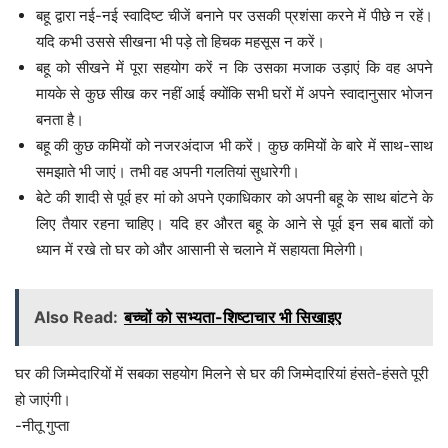
बहू द्वारा नई-नई स्वादिष्ट चीजें बनाने पर उसकी प्रशंसा करने में पीछे न रहें।
यदि कभी उससे सीखना भी पड़े तो हिचक महसूस न करें।
बहू को सीखने में पूरा सहयोग करें न कि उसका मजाक उड़ाएं कि वह अपने
मायके से कुछ सीख कर नहीं आई क्योंकि सभी घरों में अपने स्वादानुसार भोजन
बनता है।
बहू की कुछ कमियों को नजरअंदाज भी करें। कुछ कमियों के बारे में साथ-साथ
समझाते भी जाएं। तभी वह अपनी गलतियां सुधारेगी।
बेटे की शादी से पूर्व हर मां को अपने एकाधिकार को अपनी बहू के साथ बांटने के
लिए तैयार रहना चाहिए। यदि हर औरत बहू के आने से पूर्व इन सब बातों को
ध्यान में रखे तो घर को और आसानी से चलाने में सहायता मिलेगी।
Also Read:
बच्चों को सभ्यता-शिष्टाचार भी सिखाइए
घर की जिम्मेदारियों में सबका सहयोग मिलने से घर की जिम्मेदारियां हंसते-हंसते पूरी
हो जाएंगी।
-नीतू गुप्ता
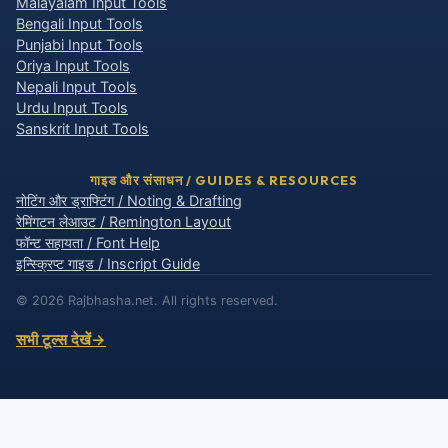
Malayalam Input Tools
Bengali Input Tools
Punjabi Input Tools
Oriya Input Tools
Nepali Input Tools
Urdu Input Tools
Sanskrit Input Tools
गाइड और संसाधन / GUIDES & RESOURCES
नोटिंग और ड्राफ्टिंग / Noting & Drafting
रेमिंगटन लेआउट / Remington Layout
फॉन्ट सहायता / Font Help
इन्स्क्रिप्ट गाइड / Inscript Guide
© 2026 Rajbhasha.net. All rights reserved.
सभी टूल्स देखें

◆ ◆ ◆

◆ PROBLEM TO WORK ON
An exact copy of the records above is needed, free of pictures.

◆ EXERCISE SOLUTION
बहू द्वारा नई-नई स्वादिष्ट चीजें बनाने पर उसकी प्रशंसा करने में पीछे न रहें।
यदि कभी उससे सीखना भी पड़े तो हिचक महसूस न करें।
बहू को सीखने में पूरा सहयोग करें न कि उसका मजाक उड़ाएं कि वह अपने
मायके से कुछ सीख कर नहीं आई क्योंकि सभी घरों में अपने स्वादानुसार भोजन
बनता है।
बहू की कुछ कमियों को नजरअंदाज भी करें। कुछ कमियों के बारे में साथ-साथ
समझाते भी जाएं। तभी वह अपनी गलतियां सुधारेगी।
बेटे की शादी से पूर्व हर मां को अपने एकाधिकार को अपनी बहू के साथ बांटने के
लिए तैयार रहना चाहिए। यदि हर औरत बहू के आने से पूर्व इन सब बातों को
ध्यान में रखे तो घर को और आसानी से चलाने में सहायता मिलेगी।
Also Read:
बच्चों को सभ्यता-शिष्टाचार भी सिखाइए
घर की जिम्मेदारियों में सबका सहयोग मिलने से घर की जिम्मेदारियां हंसते-हंसते पूरी
हो जाएंगी।
-नीतू गुप्ता
Malayalam Input Tools
Bengali Input Tools
Punjabi Input Tools
Oriya Input Tools
Nepali Input Tools
Urdu Input Tools
Sanskrit Input Tools
गाइड और संसाधन / GUIDES & RESOURCES
नोटिंग और ड्राफ्टिंग / Noting & Drafting
रेमिंगटन लेआउट / Remington Layout
फॉन्ट सहायता / Font Help
इन्स्क्रिप्ट गाइड / Inscript Guide
© 2026 Rajbhasha.net. All rights reserved.
सभी टूल्स देखें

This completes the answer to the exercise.